[Intel-gfx] [RFC 10/11] drm/i915: Debugfs interface for per-engine hang recovery.

Mon Jun 8 10:45:55 PDT 2015

On Mon, Jun 08, 2015 at 06:03:28PM +0100, Tomas Elf wrote:
> 1. The i915_wedged_set function allows us to schedule three forms of hang recovery:
> 
> 	a) Legacy hang recovery: By passing e.g. -1 we trigger the legacy full
> 	GPU reset recovery path.
> 
> 	b) Single engine hang recovery: By passing an engine ID in the interval
> 	of [0, I915_NUM_RINGS) we can schedule hang recovery of any single
> 	engine assuming that the context submission consistency requirements
> 	are met (otherwise the hang recovery path will simply exit early and
> 	wait for another hang detection). The values are assumed to use up bits
> 	3:0 only since we certainly do not support as many as 16 engines.
> 
> 	This mode is supported since there are several legacy test applications
> 	that rely on this interface.

Are there?
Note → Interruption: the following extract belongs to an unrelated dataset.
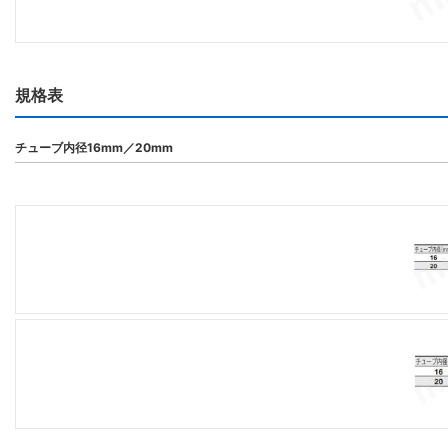
規格表
チューブ内径16mm／20mm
I don't see them in igt - and let's not start making debugfs
ABI.

> 	c) Multiple engine hang recovery: By passing in an engine flag mask in
> 	bits 31:8 (bit 8 corresponds to engine 0 = RCS, bit 9 corresponds to
> 	engine 1 = VCS etc) we can schedule any combination of engine hang
> 	recoveries as we please. For example, by passing in the value 0x3 << 8
> 	we would schedule hang recovery for engines 0 and 1 (RCS and VCS) at
> 	the same time.

Seems fine. But I don't see the reason for the extra complication.
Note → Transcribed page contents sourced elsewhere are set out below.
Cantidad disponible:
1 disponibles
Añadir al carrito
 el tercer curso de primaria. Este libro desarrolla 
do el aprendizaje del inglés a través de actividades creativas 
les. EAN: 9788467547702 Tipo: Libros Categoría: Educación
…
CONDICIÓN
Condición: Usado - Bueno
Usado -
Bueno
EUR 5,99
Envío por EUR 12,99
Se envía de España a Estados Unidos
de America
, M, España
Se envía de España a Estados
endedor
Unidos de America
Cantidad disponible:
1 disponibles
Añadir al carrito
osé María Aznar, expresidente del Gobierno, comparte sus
> 	If bits in fields 3:0 and 31:8 are both used then single engine hang
> 	recovery mode takes presidence and bits 31:8 are ignored.
> 
> 2. The i915_wedged_get function produces a set of statistics related to:

Add it to hangcheck_info instead.

i915_wedged_get could be updated to give the ring mask of wedged rings?
If that concept exists.
-Chris

-- 
Chris Wilson, Intel Open Source Technology Centre